Constant cache details

I’ve been trying to understand the why and when of constant memory and I stumbled upon some threads on constant cache. I want to understand how constant cache works but it’s hard to find any information on it.

What I’ve been able to find is this entry in the docs saying that there is a constant cache unit per SM and it’s separate from the L1 cache. But all of the other sources, namely the nsight-compute profiling guide and the architecture pdf do not mention it at all and don’t include it in any of the diagrams.

Is there any information on constant cache? More specifically:

  • Is it separate from the L1 Cache? Meaning does using constant memory in place of global memory free up space in the L1 for global variables?
  • How big is the constant cache?
  • Does it fall back to L2 or to constant memory?

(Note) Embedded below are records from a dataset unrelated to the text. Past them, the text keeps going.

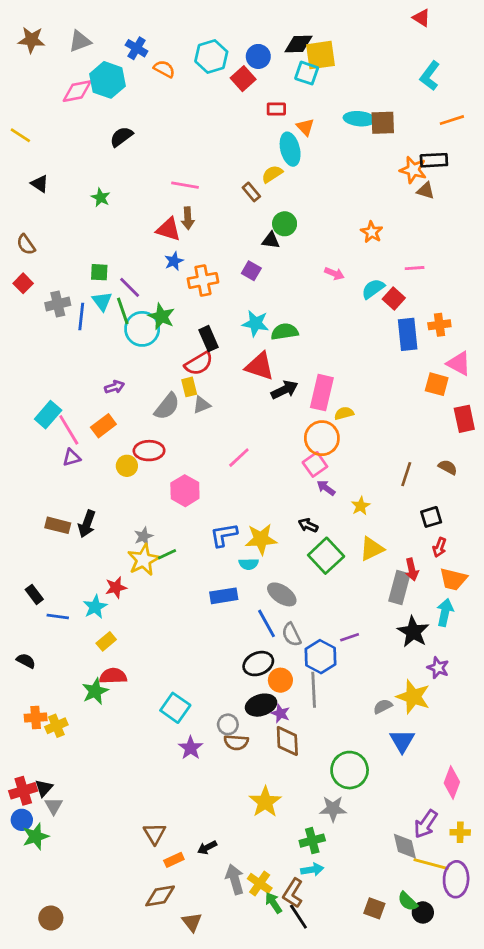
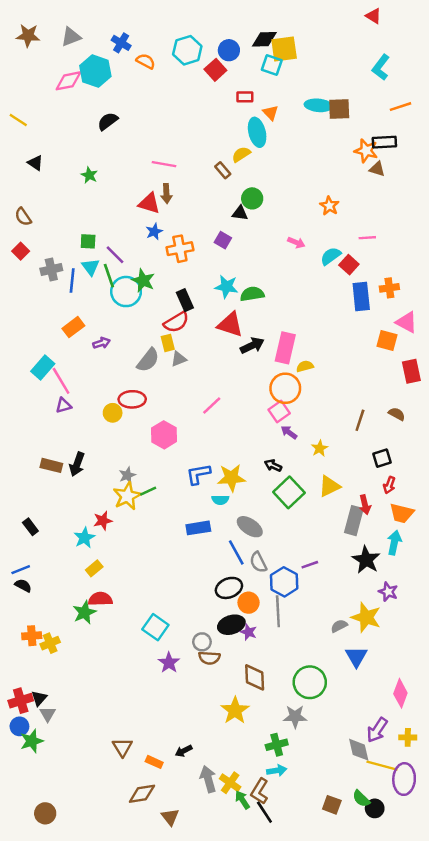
orange rectangle: (103, 426) -> (73, 327), moved
blue line: (58, 617) -> (21, 570), moved, turned -30
brown diamond: (287, 741) -> (255, 677), moved
brown triangle: (155, 834) -> (122, 747), moved
orange rectangle: (174, 860) -> (154, 762), turned 49

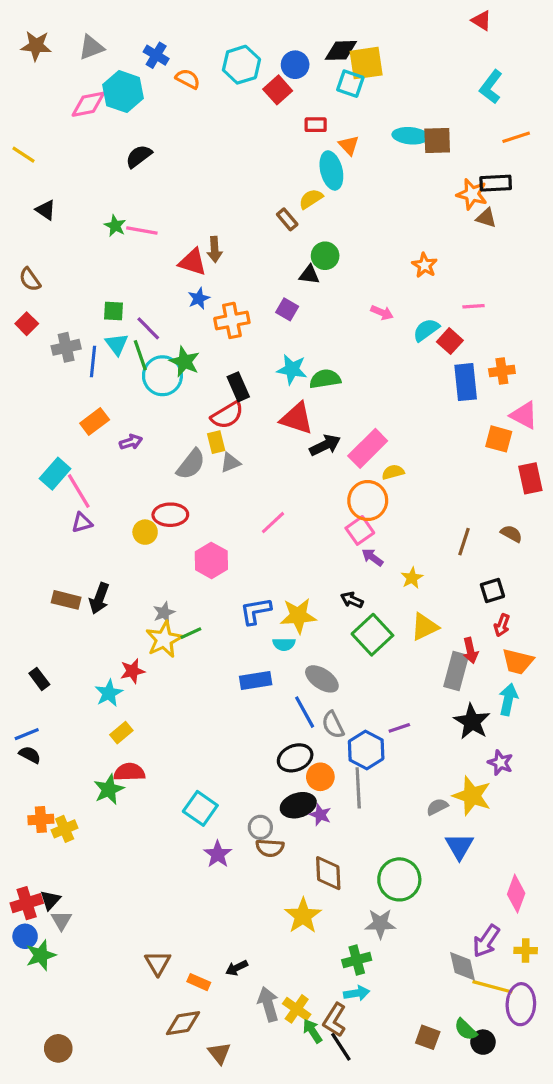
pink line: (164, 164) -> (142, 230), moved
pink rectangle: (285, 348) -> (368, 448), turned 32

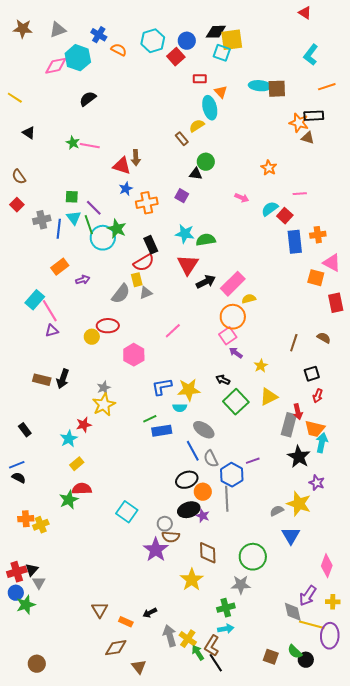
red triangle: (297, 418) -> (188, 265), turned 45
green line: (191, 633) -> (150, 419), moved
orange trapezoid: (518, 662) -> (315, 429), moved
purple star: (218, 854) -> (156, 550), moved, size x1.4

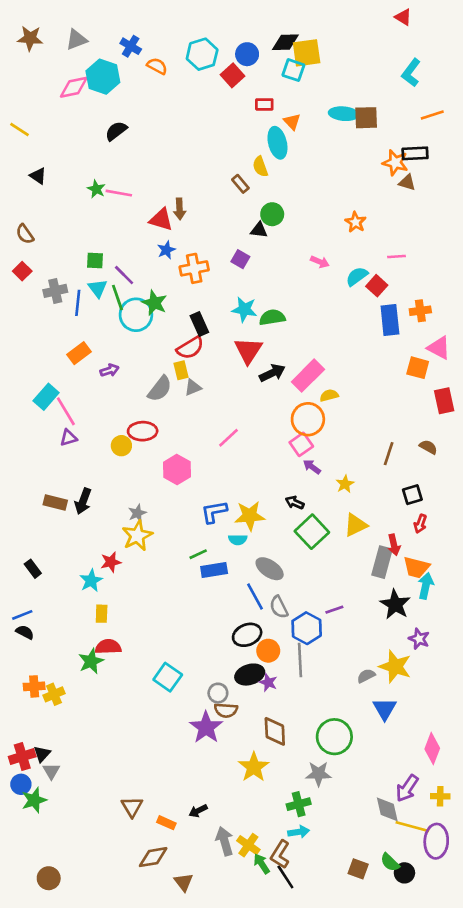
yellow semicircle: (197, 126) -> (260, 167), turned -77
yellow rectangle: (77, 464) -> (102, 614), turned -48

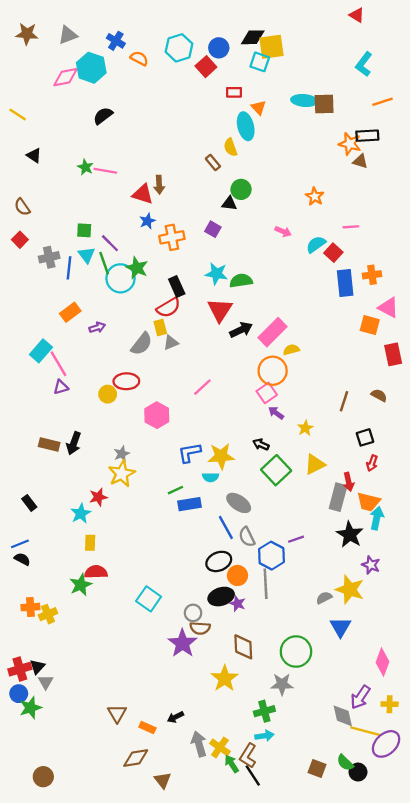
purple ellipse: (436, 841) -> (386, 744), turned 44

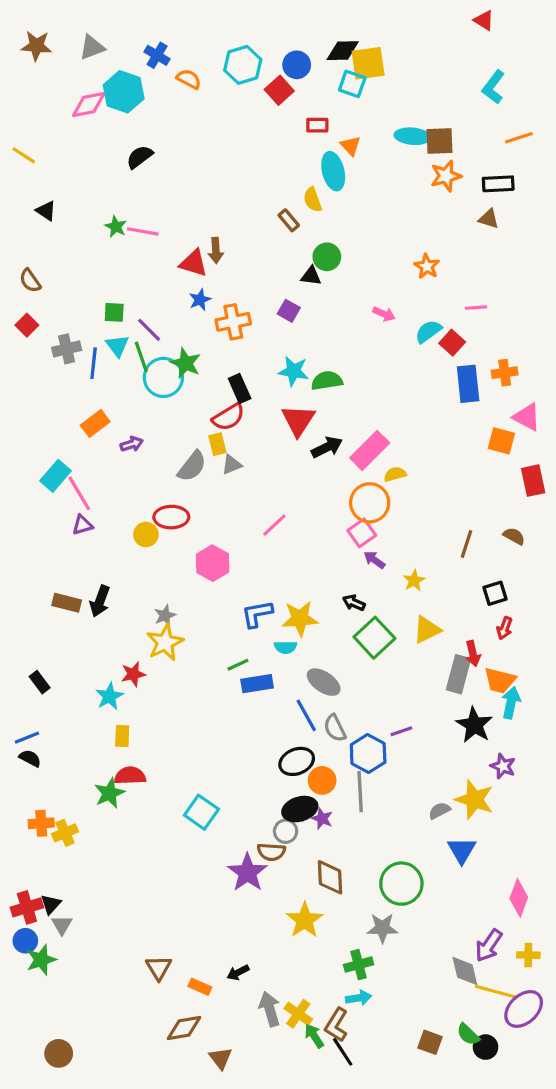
orange star: (350, 144) -> (446, 176), moved, turned -30
gray circle: (193, 613) -> (286, 831), moved

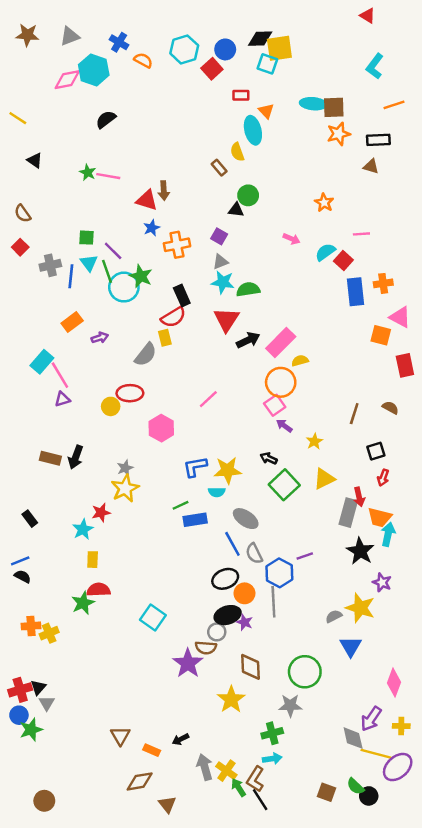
gray triangle: (232, 465) -> (220, 262), moved

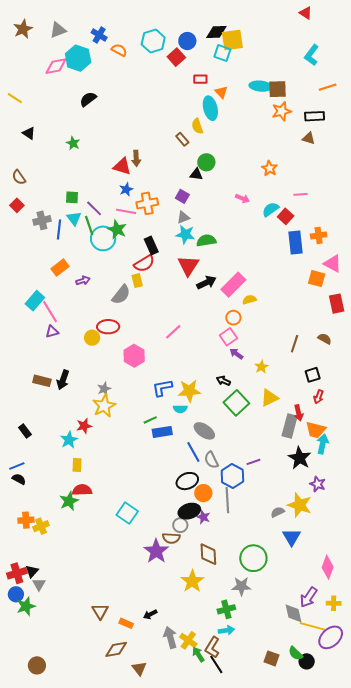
brown star: (27, 35) -> (23, 29), turned -30
pink line: (108, 176) -> (126, 211), moved
orange circle: (281, 382) -> (233, 318), size x0.6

Constant memory should be used, if all threads within a warp read the same data, for example coefficients.

Figure 3.1 (page 20) of the Dissecting the NVIDIA Volta GPU Architecture via Microbenchmarking paper https://arxiv.org/pdf/1804.06826 shows a nice diagram.

PTX offers access to around (depending on version) 640 KB of constant memory comprising of 10 banks with 64 KB each. But the constant cache is much smaller.

https://docs.nvidia.com/cuda/parallel-thread-execution/index.html#constant-state-space

Before Volta there were actually 18 banks, since Volta 26 banks. But those additional ones are used for internal purposes. E.g. mathematical constants.

Besides freeing L1 space, it is an additional way to get data for operands. L1 bandwidth is limited. Some memory-heavy algorithms use up the bandwidth. Yes, you can use registers, or you can use immediate values in the instructions. But constant data compared to those can be dynamically indexed. That makes it usable for different tables or within loops without duplicating code.
Shared memory bandwidth is also limited (shared memory can also be dynamically indexed).

There are some ways to load global device memory through the constant caches and path.

Since SM6.1, its 8kB, (Cache working set per SM for constant memory).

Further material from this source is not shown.